Organizers of the world-record-breaking Ride to Remember motorcycle ride are changing direction. They will no longer be donating proceeds to the Oklahoma City National Memorial and Museum, because they feel the museum could be spending the money in better ways.
Last year, 1,900 riders took part in the charity ride, raising almost $50,000. The ride has been going on for 10 years, but it stops this year.
"I don't know that they need our donations anymore,” said Ride to Remember organizer David Dunn.
A confidential source with knowledge of the museum says donations are being spent in lavish ways.
"Private jets. Six-hundred-dollar-a-night hotels. Extravagant dinners.
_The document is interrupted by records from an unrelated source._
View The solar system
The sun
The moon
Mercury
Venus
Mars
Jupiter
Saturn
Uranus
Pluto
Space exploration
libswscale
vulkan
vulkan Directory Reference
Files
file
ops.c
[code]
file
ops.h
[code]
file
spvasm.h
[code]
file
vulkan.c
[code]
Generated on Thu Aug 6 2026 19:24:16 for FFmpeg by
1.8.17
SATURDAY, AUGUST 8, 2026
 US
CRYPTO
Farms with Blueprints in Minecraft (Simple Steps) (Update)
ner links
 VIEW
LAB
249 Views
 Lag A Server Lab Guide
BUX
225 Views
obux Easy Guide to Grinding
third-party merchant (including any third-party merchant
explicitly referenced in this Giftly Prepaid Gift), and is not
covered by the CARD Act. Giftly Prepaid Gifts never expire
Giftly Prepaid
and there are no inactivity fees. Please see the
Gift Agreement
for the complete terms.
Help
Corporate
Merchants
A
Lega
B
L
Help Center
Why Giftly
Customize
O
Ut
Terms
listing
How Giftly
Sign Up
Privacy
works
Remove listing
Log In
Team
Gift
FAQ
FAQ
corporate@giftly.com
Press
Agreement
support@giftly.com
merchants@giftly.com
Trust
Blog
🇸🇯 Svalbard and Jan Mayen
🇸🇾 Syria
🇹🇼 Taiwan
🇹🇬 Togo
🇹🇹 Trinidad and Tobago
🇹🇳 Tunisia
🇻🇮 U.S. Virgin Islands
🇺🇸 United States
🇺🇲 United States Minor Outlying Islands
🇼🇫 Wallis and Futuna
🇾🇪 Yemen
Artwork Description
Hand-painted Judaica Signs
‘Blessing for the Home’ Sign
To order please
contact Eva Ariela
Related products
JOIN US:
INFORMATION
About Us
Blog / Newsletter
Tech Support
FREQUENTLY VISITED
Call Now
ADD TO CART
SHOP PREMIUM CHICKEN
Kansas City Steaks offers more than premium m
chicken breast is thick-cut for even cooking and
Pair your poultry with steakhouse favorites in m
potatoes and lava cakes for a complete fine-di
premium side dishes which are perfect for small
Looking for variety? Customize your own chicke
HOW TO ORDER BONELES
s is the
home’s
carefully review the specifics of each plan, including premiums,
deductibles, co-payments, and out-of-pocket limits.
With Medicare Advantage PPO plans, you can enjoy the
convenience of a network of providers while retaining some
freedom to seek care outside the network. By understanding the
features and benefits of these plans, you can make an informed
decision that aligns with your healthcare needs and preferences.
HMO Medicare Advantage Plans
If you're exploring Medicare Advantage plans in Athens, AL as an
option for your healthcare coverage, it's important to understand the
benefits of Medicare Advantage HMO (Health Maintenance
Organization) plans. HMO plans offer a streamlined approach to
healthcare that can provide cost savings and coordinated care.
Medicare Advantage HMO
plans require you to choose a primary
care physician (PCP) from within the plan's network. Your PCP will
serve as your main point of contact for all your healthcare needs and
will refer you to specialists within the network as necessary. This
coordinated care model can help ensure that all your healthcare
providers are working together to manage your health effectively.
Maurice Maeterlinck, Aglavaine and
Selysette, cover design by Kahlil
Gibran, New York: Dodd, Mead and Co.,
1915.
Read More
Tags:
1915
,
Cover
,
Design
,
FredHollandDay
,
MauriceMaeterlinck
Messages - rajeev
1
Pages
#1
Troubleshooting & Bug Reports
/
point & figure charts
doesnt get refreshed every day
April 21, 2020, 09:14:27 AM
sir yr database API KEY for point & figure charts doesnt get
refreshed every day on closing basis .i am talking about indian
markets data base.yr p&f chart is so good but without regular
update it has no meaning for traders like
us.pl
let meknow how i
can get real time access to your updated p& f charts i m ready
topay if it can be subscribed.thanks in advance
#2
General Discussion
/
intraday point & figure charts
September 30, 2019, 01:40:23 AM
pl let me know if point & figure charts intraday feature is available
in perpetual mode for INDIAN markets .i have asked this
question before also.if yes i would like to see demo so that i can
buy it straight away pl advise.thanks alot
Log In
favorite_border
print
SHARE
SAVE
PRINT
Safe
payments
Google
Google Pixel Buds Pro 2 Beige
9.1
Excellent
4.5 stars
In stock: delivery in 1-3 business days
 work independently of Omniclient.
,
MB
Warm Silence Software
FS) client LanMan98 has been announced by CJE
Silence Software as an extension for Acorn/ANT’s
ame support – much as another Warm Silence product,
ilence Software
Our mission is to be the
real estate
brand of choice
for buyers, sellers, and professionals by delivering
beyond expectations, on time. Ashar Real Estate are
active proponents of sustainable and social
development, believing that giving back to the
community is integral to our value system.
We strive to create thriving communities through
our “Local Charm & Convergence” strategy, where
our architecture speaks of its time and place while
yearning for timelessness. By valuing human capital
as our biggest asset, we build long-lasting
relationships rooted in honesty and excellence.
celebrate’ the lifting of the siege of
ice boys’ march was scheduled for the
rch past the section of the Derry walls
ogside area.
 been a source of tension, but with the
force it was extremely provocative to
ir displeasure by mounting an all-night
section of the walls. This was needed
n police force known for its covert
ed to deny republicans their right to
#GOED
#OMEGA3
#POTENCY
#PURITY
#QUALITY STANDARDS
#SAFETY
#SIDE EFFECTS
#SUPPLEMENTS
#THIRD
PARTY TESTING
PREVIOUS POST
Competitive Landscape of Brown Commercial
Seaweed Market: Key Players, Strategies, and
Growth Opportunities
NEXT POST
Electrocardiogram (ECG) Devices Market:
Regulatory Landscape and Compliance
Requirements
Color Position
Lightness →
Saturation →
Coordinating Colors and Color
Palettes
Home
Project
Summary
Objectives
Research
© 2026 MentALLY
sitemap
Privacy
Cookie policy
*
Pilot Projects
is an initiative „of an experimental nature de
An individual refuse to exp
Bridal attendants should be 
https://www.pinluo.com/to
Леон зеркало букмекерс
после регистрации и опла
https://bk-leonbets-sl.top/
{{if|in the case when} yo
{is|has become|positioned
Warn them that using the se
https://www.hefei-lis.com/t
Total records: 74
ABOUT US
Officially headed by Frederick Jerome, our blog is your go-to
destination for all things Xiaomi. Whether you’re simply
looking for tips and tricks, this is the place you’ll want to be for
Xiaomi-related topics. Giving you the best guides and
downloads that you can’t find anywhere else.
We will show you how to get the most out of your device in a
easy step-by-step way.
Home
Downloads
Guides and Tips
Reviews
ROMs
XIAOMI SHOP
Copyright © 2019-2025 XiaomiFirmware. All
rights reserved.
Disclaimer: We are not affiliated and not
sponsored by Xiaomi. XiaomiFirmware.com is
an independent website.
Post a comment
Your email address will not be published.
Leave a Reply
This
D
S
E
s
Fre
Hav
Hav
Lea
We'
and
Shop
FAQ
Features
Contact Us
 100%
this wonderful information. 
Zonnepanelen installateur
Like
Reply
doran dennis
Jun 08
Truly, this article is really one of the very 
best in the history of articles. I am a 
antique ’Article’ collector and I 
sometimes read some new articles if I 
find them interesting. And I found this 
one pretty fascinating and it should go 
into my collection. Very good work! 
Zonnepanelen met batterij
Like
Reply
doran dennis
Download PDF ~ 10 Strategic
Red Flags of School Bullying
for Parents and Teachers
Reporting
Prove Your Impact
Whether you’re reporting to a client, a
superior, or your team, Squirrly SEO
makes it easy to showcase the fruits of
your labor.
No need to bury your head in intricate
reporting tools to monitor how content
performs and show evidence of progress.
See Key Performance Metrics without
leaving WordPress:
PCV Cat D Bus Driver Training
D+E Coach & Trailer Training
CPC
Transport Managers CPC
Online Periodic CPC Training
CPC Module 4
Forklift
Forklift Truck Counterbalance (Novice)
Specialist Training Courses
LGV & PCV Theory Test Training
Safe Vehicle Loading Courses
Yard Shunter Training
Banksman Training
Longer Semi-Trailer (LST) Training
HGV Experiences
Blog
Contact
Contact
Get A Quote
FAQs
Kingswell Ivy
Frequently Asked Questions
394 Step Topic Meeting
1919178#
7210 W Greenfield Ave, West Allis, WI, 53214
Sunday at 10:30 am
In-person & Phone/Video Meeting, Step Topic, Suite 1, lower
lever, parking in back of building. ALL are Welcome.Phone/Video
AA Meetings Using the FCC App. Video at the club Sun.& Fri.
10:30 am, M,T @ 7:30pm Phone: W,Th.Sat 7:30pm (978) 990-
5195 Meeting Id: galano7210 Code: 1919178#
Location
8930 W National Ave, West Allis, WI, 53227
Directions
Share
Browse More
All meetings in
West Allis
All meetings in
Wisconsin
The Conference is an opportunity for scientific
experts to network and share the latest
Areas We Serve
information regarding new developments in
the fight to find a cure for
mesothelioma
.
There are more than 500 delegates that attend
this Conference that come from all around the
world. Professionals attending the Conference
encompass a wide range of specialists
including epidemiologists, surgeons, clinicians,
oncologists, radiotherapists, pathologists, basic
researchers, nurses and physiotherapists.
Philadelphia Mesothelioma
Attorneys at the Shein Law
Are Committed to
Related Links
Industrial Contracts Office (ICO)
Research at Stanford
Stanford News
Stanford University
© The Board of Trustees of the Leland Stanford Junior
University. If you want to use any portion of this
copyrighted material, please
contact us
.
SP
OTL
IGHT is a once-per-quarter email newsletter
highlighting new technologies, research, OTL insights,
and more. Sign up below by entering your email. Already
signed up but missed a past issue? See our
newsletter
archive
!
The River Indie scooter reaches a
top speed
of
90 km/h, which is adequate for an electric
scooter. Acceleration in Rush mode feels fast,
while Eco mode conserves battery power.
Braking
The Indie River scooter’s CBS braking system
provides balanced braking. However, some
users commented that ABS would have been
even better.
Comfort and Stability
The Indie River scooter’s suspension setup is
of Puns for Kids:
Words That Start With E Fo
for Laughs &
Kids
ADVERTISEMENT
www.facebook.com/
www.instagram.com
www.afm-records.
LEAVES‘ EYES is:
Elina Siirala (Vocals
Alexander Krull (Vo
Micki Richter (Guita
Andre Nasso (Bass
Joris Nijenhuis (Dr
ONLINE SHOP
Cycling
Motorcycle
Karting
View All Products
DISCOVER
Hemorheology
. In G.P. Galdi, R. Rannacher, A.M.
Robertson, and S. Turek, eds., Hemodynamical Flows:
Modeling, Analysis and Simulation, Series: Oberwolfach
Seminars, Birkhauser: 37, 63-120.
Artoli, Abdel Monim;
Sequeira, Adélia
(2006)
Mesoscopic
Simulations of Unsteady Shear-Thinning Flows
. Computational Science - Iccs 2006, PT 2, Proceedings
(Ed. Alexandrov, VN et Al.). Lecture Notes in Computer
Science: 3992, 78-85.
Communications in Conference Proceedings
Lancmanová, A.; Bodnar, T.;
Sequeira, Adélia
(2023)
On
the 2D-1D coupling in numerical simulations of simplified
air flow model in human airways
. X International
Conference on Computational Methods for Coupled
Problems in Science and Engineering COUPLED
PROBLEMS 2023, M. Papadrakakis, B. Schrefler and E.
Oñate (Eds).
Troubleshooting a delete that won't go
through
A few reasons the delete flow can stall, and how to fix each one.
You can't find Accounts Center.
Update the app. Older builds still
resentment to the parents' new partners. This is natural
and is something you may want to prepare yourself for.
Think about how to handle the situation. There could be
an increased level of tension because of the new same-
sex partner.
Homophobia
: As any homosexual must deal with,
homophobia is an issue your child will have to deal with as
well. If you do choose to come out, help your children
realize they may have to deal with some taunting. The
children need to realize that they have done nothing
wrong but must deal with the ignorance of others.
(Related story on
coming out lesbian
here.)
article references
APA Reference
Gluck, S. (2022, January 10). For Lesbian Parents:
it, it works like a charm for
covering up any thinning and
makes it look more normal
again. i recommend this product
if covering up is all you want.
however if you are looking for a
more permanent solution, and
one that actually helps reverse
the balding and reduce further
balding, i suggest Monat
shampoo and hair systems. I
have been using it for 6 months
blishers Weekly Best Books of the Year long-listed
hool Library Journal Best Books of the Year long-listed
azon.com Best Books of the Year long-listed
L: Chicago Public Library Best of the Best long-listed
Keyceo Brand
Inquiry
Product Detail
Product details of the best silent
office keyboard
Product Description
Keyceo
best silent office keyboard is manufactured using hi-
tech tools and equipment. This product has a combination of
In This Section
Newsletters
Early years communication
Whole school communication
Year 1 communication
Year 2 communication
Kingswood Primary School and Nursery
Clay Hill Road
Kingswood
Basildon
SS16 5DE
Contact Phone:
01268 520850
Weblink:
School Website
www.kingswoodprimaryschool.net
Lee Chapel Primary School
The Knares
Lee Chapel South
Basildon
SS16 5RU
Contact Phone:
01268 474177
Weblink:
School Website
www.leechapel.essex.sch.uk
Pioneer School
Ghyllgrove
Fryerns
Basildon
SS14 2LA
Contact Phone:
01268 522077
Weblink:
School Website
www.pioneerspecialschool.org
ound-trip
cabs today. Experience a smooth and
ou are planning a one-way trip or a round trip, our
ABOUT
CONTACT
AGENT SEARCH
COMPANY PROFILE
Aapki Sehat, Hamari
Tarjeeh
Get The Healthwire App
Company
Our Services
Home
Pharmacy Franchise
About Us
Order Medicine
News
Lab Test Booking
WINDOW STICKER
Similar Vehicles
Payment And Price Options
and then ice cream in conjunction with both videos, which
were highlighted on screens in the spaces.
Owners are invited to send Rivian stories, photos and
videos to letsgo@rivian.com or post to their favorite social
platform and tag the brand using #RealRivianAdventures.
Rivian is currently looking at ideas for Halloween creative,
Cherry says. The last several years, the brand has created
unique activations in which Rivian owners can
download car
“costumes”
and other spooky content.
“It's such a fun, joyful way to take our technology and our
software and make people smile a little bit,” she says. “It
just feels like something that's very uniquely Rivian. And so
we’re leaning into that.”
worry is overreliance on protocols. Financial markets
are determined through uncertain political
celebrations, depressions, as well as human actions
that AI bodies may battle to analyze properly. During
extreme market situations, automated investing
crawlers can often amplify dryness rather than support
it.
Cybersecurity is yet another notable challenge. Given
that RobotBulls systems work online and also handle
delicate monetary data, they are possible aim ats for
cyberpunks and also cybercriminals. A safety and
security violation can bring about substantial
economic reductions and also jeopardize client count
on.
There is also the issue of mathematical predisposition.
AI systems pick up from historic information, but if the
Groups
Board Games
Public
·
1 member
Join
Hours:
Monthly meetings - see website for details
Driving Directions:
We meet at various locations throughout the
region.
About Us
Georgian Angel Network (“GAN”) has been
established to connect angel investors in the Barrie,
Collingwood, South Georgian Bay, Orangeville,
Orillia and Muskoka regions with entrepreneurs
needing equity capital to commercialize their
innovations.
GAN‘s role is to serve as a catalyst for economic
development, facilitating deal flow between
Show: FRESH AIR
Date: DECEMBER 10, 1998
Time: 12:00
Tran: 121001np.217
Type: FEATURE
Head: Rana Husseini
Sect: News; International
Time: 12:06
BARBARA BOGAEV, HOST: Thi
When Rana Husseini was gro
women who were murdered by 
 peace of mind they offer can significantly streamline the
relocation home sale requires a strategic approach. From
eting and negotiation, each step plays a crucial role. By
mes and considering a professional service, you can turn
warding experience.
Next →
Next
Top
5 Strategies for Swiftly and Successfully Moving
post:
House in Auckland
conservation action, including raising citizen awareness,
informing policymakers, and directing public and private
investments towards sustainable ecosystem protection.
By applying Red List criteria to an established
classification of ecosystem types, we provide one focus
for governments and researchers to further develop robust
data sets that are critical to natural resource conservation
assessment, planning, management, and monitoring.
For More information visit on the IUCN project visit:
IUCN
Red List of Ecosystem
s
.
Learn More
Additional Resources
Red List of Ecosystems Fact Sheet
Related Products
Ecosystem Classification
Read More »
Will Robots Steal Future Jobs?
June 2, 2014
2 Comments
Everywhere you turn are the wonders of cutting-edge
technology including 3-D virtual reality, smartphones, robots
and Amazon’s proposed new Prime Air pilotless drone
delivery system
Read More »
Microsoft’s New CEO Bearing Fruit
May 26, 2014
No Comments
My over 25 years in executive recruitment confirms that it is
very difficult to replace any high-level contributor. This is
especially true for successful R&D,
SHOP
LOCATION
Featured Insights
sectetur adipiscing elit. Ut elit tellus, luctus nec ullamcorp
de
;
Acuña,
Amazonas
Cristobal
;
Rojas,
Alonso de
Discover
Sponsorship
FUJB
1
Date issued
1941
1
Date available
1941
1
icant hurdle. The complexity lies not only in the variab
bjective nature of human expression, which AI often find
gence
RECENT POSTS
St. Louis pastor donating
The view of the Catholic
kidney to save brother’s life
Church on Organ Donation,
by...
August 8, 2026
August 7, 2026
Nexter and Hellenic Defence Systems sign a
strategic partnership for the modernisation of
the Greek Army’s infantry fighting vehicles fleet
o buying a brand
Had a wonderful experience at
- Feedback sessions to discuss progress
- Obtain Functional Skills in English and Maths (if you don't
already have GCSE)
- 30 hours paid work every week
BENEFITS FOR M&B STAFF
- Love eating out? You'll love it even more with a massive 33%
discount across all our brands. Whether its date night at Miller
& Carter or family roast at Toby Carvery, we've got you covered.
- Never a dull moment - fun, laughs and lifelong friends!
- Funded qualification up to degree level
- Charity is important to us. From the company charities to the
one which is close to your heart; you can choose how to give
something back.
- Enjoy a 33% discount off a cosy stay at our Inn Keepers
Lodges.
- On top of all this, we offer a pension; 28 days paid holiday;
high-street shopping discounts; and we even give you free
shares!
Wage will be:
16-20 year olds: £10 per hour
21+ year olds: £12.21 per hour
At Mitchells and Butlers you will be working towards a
All coming out of the memorial's budget." The source said, "When you're inside and see what's going on with that money it's… it can be disheartening."
According to 2015 tax records, the National Memorial and Museum spent $24,568 on travel and another $13,554 on conferences. Executive Director Kari Watkins made $340,143. That's compared to the president of the Oklahoma City Museum of Art who makes $190,626 and the president of the Cowboy Museum, who makes $295,938.
"I can't in good conscience tell them to donate their hard-earned money and know myself that they're spending it on charter jets and luxury hotels,” said Dunn.
Museum Board member Michael Turpen says money raised by the bikers goes toward maintaining the grounds. He believes the criticism stems from a dispute over who's responsible if riders are injured.
"We had to change the rules like a lot of nonprofits in America to come up with criteria where they accept more and more of the responsibility for the liability instead of this board and this entity accepting responsibility for all the liability,” said Turpen.
As for the private jets and the salary of the executive director, "I don't know about private jets or hotel rooms. I really don't know. But we've flown people in from all over the country in the last 20 years. Presidents and public officials of all sorts." Turpen said, "I'm not here to comment on the executive’s salary. Except for the fact whatever we're paying her and I know what that is, it's not enough."
Dunn says the decision to change direction was made before the museum asked ride organizers to accept more responsibility for liability.
Turpen says he is disappointed.
"We had riders from all over the country, all over the world coming to our sacred ground. They did good work. I'm proud of them. And I really appreciate them for it. So, I'd be glad to talk to them any time anywhere,” said Turpen.
Organizers say the ride will go on April 21, but proceeds will go to the Oklahoma Law Enforcement and Firefighters Memorials and the Emergency Responders Assistance Program.